One he's using now is the WisdomTree High-Yielding Equity ETF (NYSE: DHS). "We use this to complement and even as a substitute for an S&P 500 market-cap-weighted index fund," Orol said. "Since it's equal-weighted, DHS has many of the same names. But they'll come in different amounts, which allows us to be more creative with building individual portfolios."
Fine-tuning Foreign Markets
He's investing at least 15% of the firm's assets in foreign markets. That can go up to 35% in more growth-oriented portfolios. "Instead of using broader international equity ETFs, we prefer to pinpoint particular places where there appears to be the most opportunity overseas," Orol said.
One of the funds he's using is EWJ. "The Japanese economy is healthier than it has been in years. And they've got major companies well-positioned to expand across the globe," Orol said. "It's a well-established economy that can grow as emerging markets in Asia and China expand."

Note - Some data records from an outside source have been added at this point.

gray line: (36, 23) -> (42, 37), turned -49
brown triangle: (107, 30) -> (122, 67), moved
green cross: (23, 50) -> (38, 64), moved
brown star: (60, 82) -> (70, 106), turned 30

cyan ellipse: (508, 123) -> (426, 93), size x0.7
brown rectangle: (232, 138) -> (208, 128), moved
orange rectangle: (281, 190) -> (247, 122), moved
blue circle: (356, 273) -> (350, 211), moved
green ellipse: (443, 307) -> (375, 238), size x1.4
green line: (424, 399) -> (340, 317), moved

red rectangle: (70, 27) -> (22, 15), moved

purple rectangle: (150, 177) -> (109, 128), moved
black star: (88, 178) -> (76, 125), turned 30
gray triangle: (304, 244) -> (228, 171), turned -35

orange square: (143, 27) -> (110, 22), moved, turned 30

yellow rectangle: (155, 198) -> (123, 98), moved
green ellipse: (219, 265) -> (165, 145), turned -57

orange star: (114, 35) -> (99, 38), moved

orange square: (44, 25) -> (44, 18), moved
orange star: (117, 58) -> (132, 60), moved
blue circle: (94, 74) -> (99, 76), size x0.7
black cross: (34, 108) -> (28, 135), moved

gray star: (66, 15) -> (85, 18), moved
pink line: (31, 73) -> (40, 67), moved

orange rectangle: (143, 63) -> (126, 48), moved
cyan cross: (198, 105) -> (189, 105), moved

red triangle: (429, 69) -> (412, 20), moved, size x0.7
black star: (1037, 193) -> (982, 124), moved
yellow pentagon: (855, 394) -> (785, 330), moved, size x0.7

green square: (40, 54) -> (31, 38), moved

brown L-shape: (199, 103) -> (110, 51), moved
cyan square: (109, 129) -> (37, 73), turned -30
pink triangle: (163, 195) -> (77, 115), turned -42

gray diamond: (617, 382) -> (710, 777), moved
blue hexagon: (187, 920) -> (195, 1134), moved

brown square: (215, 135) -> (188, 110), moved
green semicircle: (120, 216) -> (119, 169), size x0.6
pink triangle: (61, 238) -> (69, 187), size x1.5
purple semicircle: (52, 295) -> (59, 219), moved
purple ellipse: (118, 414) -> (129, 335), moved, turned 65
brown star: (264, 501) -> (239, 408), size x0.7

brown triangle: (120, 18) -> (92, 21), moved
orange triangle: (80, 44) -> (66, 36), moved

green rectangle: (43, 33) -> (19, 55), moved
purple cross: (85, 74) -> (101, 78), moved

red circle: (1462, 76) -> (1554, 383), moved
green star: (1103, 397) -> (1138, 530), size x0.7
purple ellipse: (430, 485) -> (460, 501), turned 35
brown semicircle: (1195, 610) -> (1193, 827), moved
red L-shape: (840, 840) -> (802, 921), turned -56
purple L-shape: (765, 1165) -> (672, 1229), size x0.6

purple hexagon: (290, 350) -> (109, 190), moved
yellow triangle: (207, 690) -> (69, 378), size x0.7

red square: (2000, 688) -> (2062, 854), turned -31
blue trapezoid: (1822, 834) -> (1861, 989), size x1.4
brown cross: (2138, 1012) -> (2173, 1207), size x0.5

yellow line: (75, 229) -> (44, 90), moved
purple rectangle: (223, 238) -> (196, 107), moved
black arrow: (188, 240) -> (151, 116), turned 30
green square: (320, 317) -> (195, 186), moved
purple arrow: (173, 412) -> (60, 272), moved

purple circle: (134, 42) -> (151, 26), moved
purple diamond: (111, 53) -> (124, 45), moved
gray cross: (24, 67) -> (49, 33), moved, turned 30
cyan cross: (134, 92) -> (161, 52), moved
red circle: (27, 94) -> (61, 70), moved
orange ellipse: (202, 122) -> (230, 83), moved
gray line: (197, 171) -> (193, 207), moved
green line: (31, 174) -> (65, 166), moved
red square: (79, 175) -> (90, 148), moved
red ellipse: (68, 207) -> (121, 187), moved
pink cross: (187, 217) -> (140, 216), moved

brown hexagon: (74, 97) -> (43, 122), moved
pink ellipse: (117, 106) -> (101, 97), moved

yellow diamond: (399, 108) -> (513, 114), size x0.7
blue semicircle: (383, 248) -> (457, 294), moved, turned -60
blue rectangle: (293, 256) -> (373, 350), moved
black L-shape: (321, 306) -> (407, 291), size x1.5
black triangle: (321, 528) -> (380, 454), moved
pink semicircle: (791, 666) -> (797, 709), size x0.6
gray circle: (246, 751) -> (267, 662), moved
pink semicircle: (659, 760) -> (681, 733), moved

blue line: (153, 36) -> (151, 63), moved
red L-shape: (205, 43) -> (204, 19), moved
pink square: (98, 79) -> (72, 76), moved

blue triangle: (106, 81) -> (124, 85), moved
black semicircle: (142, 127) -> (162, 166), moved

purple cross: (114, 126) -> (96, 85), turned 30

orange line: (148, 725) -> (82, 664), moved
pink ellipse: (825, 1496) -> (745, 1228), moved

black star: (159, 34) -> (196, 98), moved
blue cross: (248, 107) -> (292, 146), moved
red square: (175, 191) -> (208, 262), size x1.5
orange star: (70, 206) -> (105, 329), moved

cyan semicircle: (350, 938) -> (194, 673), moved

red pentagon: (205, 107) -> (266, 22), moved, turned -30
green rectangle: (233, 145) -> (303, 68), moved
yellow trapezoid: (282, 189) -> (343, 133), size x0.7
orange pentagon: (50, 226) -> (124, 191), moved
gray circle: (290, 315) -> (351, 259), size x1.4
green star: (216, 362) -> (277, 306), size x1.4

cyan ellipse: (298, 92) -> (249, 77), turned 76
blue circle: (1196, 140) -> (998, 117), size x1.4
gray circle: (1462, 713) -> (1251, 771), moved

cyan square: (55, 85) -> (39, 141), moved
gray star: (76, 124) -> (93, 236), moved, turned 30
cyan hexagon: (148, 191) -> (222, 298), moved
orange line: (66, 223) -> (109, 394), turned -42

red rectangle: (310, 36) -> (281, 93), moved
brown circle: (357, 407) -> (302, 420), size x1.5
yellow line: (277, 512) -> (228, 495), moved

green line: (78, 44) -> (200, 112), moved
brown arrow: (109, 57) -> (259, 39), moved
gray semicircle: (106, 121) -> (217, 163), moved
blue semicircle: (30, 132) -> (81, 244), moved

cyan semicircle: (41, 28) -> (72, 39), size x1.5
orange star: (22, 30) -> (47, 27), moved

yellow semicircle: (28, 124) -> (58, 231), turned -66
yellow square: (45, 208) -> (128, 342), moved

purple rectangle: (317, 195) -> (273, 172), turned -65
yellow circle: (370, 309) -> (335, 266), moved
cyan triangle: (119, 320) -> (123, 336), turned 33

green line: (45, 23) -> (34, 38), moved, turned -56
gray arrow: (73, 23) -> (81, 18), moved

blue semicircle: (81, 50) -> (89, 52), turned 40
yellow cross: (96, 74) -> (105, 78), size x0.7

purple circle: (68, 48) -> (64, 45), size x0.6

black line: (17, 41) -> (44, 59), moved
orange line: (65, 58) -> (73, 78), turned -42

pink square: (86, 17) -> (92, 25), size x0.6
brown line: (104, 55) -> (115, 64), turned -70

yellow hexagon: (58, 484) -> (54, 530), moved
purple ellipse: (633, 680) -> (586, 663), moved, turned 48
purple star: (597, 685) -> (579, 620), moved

Another ETF he likes these days is iShares MSCI Hong Kong Index (NYSE: EWH). "It's part of China, but is a very westernized country," Orol said. "So they've got the capitalistic system in place. And since they're part of China, they're really able to tap into a rapidly growing mainland economy."
The firm is avoiding direct exposure to Europe. "We're getting our exposure to Europe through U.S. companies that are doing a lot of business over there," Orol said. "We're just seeing more growth opportunities in non-European markets at this point."